From 14.11.2011 to 15.12.2011

Diversi modi di intendere e progettare il paesaggio hanno trovato spazio in una serata tenutasi all'Ordine giovedì 10 Novembre

Diversi modi di intendere e progettare il paesaggio hanno trovato spazio in una serata tenutasi all'Ordine giovedì 10 Novembre. Protagonisti spazi insospettati in aree pubbliche o private: cortili, ingressi, muri, terrazzi, angoli bui, facciate condominiali e altri inattesi ambienti sottoutilizzati.

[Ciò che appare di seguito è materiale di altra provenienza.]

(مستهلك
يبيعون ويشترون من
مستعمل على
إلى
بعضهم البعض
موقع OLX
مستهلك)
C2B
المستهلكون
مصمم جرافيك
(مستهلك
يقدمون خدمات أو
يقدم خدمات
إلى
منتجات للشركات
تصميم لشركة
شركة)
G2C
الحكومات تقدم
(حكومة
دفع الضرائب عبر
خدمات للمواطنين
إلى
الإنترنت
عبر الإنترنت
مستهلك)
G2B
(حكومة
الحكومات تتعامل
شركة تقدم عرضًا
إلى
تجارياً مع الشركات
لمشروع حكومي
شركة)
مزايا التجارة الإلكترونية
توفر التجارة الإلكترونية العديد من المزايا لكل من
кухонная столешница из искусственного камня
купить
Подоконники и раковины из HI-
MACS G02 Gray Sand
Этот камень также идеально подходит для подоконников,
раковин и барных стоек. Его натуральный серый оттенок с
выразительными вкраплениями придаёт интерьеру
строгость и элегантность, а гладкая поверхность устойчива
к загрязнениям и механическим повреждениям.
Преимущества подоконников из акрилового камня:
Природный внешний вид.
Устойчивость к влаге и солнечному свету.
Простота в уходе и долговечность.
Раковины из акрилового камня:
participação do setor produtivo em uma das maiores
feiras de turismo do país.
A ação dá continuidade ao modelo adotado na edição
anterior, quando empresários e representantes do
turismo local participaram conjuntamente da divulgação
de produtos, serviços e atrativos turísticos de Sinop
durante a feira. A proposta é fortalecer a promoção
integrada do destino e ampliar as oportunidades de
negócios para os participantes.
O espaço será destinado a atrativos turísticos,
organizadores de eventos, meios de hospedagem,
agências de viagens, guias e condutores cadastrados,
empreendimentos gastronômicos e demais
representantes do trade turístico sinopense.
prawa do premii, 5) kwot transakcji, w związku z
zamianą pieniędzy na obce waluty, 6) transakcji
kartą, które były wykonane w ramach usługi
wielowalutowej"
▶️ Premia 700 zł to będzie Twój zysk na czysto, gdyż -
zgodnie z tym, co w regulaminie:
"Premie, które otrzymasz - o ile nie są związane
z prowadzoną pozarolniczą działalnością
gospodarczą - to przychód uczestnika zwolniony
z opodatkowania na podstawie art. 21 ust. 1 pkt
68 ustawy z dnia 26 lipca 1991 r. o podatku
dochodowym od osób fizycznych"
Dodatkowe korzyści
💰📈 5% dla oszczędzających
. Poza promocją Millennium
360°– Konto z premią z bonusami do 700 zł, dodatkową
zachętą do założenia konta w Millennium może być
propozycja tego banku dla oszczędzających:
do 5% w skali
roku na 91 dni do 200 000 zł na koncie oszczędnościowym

Franco Raggi propone, come incipit alla serata, una breve presentazione dei tre protagonisti chiamati a dipingere un'idea di paesaggio assai diversa tra loro.
Emanuele Bortolotti propone la rivisitazione verde di spazi spesso dimenticati: dai solai di grandi superfici ai cavedi di risulta all'interno dei palazzi. Francesca Neonato, invece, interpreta il verde in chiave sociologica e antropologica, un verde etico e sociale che arresti il dilagare delle catastrofiche aiole. Alessandro Rocca, infine, offre la possibilità di ripensare all'architettura in chiave paesaggistica.
Tre punti di vista decisamente diversi che possono comporre un panorama variegato e interessante.
Queste, in sintesi, le poche parole della conferenza. Da ora in poi le immagini prevalgono.
Bortolotti parte in quarta con una carrellata di progetti. Poiché le foto sono molto chiare, consiglio di scaricare la presentazione e di scoprire i progetti con le immagini. La prima parte tratta i luoghi da trasformare nella città. Tetti piani lasciati al grezzo con distese di impermeabilizzante diventano camminamenti tra cespugli e erbacee. Due piccoli cortili di palazzi attigui si uniscono e si trasformano in un unico spazio con gazebo, parcheggio bici e luoghi di sosta.
Il secondo tema si incentra invece sulla vita attorno a un cuore verde. Ecco che il cavedio di un palazzo per uffici a Roma si anima di piante a cascata, grazie alla metamorfosi verde degli elementi costruttivi: dalle travi alle pareti. Un appartamento all'ultimo piano, invece, vede nascere un patio interno attorno al quale si distribuisce tutta la planimetria, con i giochi di luce e vita che solo la natura riesce a portare.
Il terzo argomento tratta infine i paesaggi sospesi, laddove per esemio un appartamento al primo piano si “impossessa” della copertura di un silos per auto posto dirimpetto e, grazie a una passerella, si espande sul tetto che Bortolotti trasforma in una specie di valle dell'Eden, con gazebo, alberi e cascate d'acqua.
Il tempo incalza e la parola passa a Francesca Neonato, che, prima di cominciare i suoi argomenti, si complimenta con Bortolotti per la sapienza del suo operato. Questi prati verdi, alberi in fiore e cavedi animati da distese in fiore sono frutto di una sapienza finissima e di una profonda conoscenza botanica.
La conferenza dell'agronomo parte dalla relazione tra uomo e natura con una citazione: “La nostra società è ‘disconnessa dalla natura’: da questo nasce un senso di continuo desiderio di beni materiali.  Per poterlo esaudire, si sviluppano dipendenze a tali beni”. La natura è innanzitutto un regolatore ecosistemico e fonte di nutrimento. Ecco perché in tempo di guerra ovunque nascono orti spontanei. Ed ecco perché a livello ancestrale, l'uomo, cacciatore e preda, vive nella natura che gli offre nutrimento e di cui impara a conoscere qualsiasi minima variazione. Ancora oggi il verde è il colore che l'uomo vede con maggior chiarezza.
Parte a questo punto una ricca carrellata di progetti che si possono seguire bene scorrendo la presentazione: Orti spontanei a Bollate, gli Healing Gardens Hospice il Tulipano, il Meanwhile Wildlife Garden_Londra, Il giardino dei colori e dei profumi_Mirandola (MO) e il progetto di Cascina Cappuccina.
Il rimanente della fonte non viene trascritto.